South Africa’s opposition asks police to investigate 2010 WC bid

Cape Town, South Africa —

South Africa’s 2010 World Cup chief organizer was one of two senior football officials named in a criminal complaint on Monday alleging corruption in the FIFA vote to decide where to host the tournament.

South Africa’s main opposition party, The Democratic Alliance, said it had filed papers with police asking it to investigate the involvement of former World Cup boss Danny Jordan and former South African Football Association president Molefi Oliphant , who were involved in alleged bribery of FIFA officials to obtain the World Cup. ,

The Democratic Alliance said two people should be investigated over a $10 million payment by South Africa to Jack Warner, the former FIFA executive accused of bribery and racketeering by United States authorities and now facing extradition Is.

US officials probing corruption at FIFA say former executive committee member Chuck Blazer admitted the money was a bribe in return for Blazer, Warner and a third FIFA executive backing South Africa in the 2004 vote. Three votes were decisive in South Africa defeating Morocco.

The DA said the involvement of Jordan and Oliphant, the current head of the South African Football Association, should be investigated after both wrote to FIFA Secretary General Jerome Valcke demanding FIFA reduce South Africa’s World Cup budget by $10 million Was. And sent to Warner.
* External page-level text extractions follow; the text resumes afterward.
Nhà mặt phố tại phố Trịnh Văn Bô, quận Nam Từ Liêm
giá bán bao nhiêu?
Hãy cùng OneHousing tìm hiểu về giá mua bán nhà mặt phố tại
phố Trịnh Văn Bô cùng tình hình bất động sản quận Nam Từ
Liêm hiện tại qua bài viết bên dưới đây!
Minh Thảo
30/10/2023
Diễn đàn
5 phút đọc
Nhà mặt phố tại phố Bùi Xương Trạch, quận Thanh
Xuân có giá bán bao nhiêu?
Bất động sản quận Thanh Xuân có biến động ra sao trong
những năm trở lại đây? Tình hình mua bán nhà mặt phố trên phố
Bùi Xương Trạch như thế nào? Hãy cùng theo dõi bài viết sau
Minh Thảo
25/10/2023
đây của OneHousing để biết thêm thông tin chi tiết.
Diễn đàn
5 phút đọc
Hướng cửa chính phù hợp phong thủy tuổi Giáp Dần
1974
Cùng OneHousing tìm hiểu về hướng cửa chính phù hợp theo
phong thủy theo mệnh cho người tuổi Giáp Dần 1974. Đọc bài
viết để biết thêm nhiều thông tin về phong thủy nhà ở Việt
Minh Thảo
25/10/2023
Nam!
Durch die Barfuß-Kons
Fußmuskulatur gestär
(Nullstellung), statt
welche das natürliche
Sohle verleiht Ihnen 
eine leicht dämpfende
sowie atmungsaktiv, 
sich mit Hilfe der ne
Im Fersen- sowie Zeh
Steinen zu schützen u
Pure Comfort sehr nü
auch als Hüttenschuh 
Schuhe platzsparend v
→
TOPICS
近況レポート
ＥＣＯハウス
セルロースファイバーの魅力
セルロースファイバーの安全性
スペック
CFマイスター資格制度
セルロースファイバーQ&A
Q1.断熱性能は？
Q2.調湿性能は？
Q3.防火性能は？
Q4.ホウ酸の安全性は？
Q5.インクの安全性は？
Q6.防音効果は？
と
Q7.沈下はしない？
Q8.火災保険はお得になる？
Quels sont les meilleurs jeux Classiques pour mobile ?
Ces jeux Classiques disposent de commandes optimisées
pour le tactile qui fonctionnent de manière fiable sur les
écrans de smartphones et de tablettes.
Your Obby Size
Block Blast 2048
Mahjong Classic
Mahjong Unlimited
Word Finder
“Thus it appears that Jordan and Oliphant colluded with, and were in fact involved in, the bribery scheme described in the (US) indictment and by Blazer in his guilty plea,” the DA said in papers handed over to police in the Cape. appears to be central to town.

Oliphant, who is now a co-opted member of the Confederation of African Football’s executive committee, declined to comment to The Associated Press, saying he “could not respond” to the allegations because he had not heard them in detail. did not see Jordan did not immediately respond to a message seeking comment.

The South African government has denied the 2008 payment was a bribe, describing it as money given to Warner’s Caribbean territory for legitimate football development. But the US Justice Department alleges it was payback for three FIFA officials who supported South Africa four years ago.

There are also questions about how much FIFA’s top leadership knew.

The letters, both from Jordan and Oliphant in late 2007 and early 2008 respectively, asked Valcke, FIFA president Sepp Blatter’s deputy, to arrange for FIFA to send $10 million to Warner.

In June, FIFA said that Valcke was not responsible for making the bank transfer to Warner and that it was done by Julio Grondona, chairman of the world body’s finance committee at the time. Grondona passed away last year.

Valcke was suspended by FIFA last week over unrelated allegations related to the black marketing of tickets for the 2014 World Cup.

FIFA President Blatter also attended a meeting in 2007 with the then President of South Africa, Thabo Mbeki, over $10 million. FIFA said that Blatter was only being updated by Mbeki about the decision to award Warner $10 million, and that he was not involved.